As you may have noticed from the name of the device, the Xperia 8 Lite is based on the mid-range Xperia 8, which was mainly handled by sub-brands like Y! Mobile and UQ mobile last year. The Xperia 8 was also sold by au on the major carriers. As you can see from the photos, the design of the Xperia 8 Lite at a glance is almost identical to the Xperia 8.
In addition to looks, the specs have more in common. For example, both models feature a Qualcomm Snapdragon 630 chipset, a 6-inch display with the same 21:9 aspect ratio as the new Xperia 1 and later series, 4GB of memory (RAM) and 64GB of storage (ROM). The Xperia 8 Lite is also unchanged from the Xperia 8 in that it supports so-called Japanese specifications such as mobile wallet, water and dust resistance.
For better or worse, but the camera is also the same as the Xperia 8. On the back, there are dual 12-megapixel and 8-megapixel cameras. It's configured as a standard and 2x for optical zoom, and it also supports background blurring, which takes advantage of the difference in focal lengths of the two cameras. However, due to its mid-range nature, you can't expect the image quality of the Xperia 1 and Xperia 5 that were introduced in the same decade. Recently, even mid-range models are coming out with larger sensors and better image quality, so you might not expect too much.
So what exactly makes the Xperia 8 Lite a "Lite"? According to Sony Mobile, the difference with the Xperia 8 is that it does not support "DSEE HX", DSEE HX is a technology to restore the sound range lost in the compressed sound source and play back in high-resolution quality. So while it has a 3.5mm earphone jack, some of the music playback features are a downgrade from the Xperia 8.
The other "Lite" element is the color range. In addition to black and white, the Xperia 8 lineup included orange, which was impressive for its bright and strong colors, and blue, which was pale and gentle, but the Xperia 8 Lite comes in two basic colors, black and white. It's a shame that the playful colors are gone, but we can see that the company has tried to reduce costs by narrowing down the number of colors.
As a result, the price has also become "Lite", and as I mentioned at the beginning of this article, the price is around 30,000 yen, which is an amount that can be aimed at the middle of the mid-range model. At the time of its release, the Xperia 8 was in the upper 50,000 yen range for Wai Mobile and the mid 50,000 yen range for UQ Mobile, but since some time has passed since then, it seems that it has become a cheaper setting from the launch. Some MVNOs offer discounts at the very end of the regulatory limit with a new contract, so it's a good fit for users who want a reasonably priced device.
Despite some of these differences, the contents of the Xperia 8 Lite are almost identical to the Xperia 8. The Xperia 8 Lite seems to be the device that re-climbed the Xperia 8 for Xperia MVNOs. Since the original Xperia 8 was limited to sub-brands and au only in terms of sales channels, this looks like a nice addition to the options for MVNO users. It seems to be one that users who have been using Xperia on a major carrier will choose when they move to an MVNO.
However, the new series of Xperia is already in its second year, and the Xperia 10 II, the de facto successor to the Xperia 8, has already been released. The Xperia 10 II is being aggressively marketed by major carriers and sub-brands, and in some cases, you can buy it for around $30,000, including discounts.
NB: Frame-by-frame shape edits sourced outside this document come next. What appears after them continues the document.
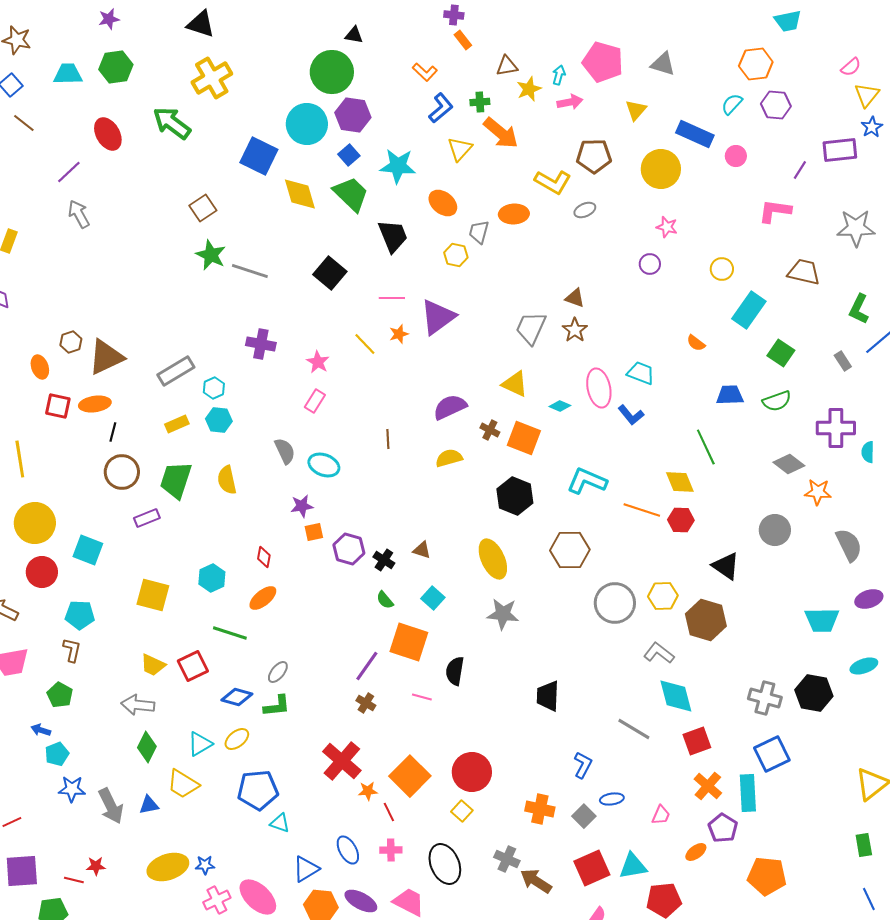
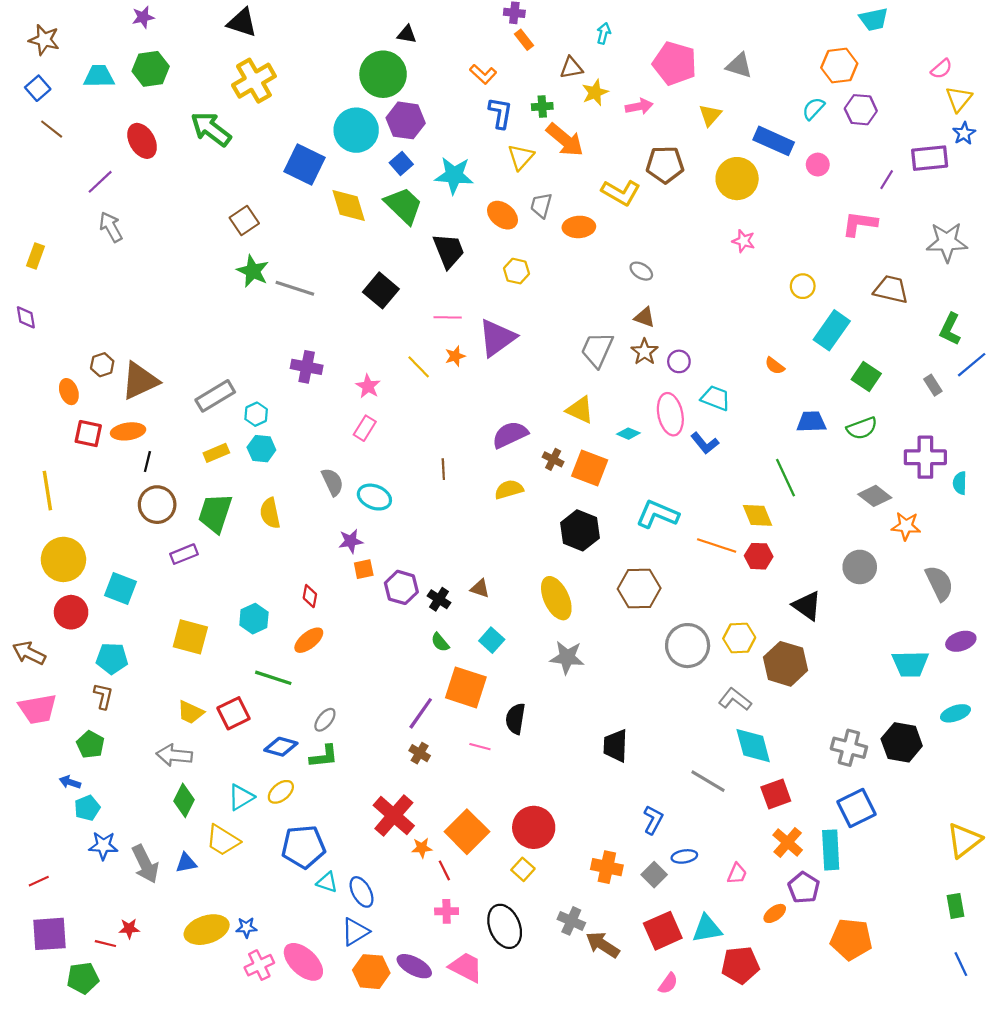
cyan arrow: (559, 75) -> (604, 33), moved
blue L-shape: (441, 108) -> (500, 113), turned -40
gray ellipse: (585, 210) -> (641, 271), moved, turned 55
gray trapezoid: (479, 232) -> (541, 205), moved
purple circle: (650, 264) -> (679, 361), moved
blue ellipse: (348, 850) -> (362, 892), moved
Given that the Xperia 10 II is a big improvement in terms of features, especially the camera, we honestly wanted this one to be widely available to MVNOs as a SIM-free device.
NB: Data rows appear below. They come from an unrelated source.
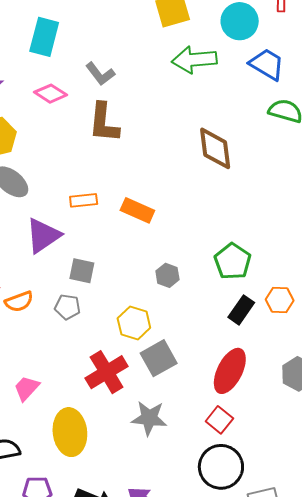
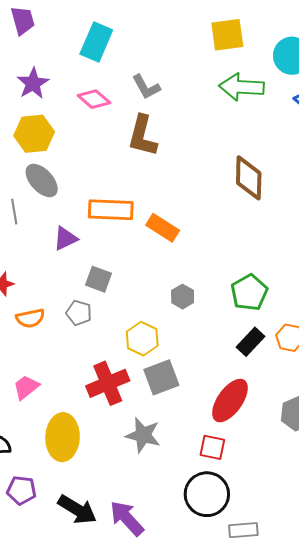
orange rectangle: (84, 200) -> (111, 210), size x1.6
purple triangle: (43, 236) -> (65, 239), size x0.7
orange semicircle: (19, 302) -> (30, 318), moved
red square: (219, 420) -> (212, 447), turned -36

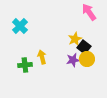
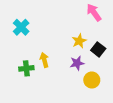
black square: (84, 47) -> (98, 49), moved
yellow circle: (87, 59) -> (92, 80), moved

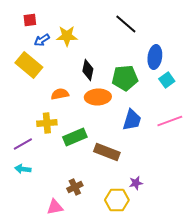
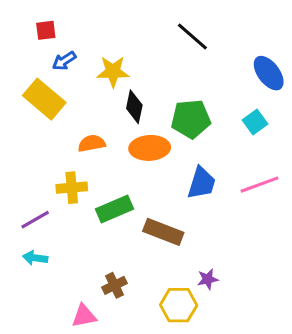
yellow star: (67, 36) -> (113, 72), moved
blue ellipse: (155, 57) -> (269, 73), moved, turned -45

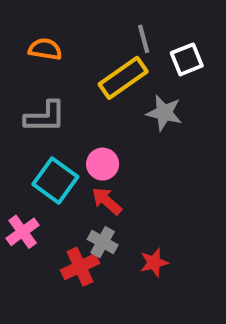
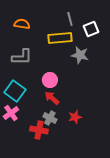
yellow rectangle: (123, 78) -> (60, 38), turned 30
cyan square: (55, 180) -> (15, 91), moved
red star: (154, 263) -> (75, 117), moved
red cross: (80, 267) -> (39, 130), turned 36

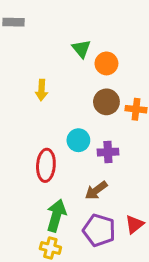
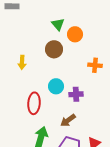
yellow arrow: (42, 90) -> (22, 62), moved
brown circle: (106, 102) -> (54, 49), moved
Conversely, the Xperia 8 Lite is a device for those who want an Xperia that is more of a price priority anyway, rather than those differences. This price point in particular, despite the SIM-free volume zone, is about to see a major reshuffling of manufacturers due to Huawei's shrinking sales channels as a result of increased U.S. sanctions and ASUS' departure from mid-range models. With OPPO, Xiaomi, Motorola, and others focusing their efforts on this market, we can see that Sony Mobile wanted to make a move on this market.
This article is based on an article from the Japanese edition of Engadget and was created using the translation tool Deepl. The Japanese edition of Engadget does not guarantee the accuracy or reliability of this article.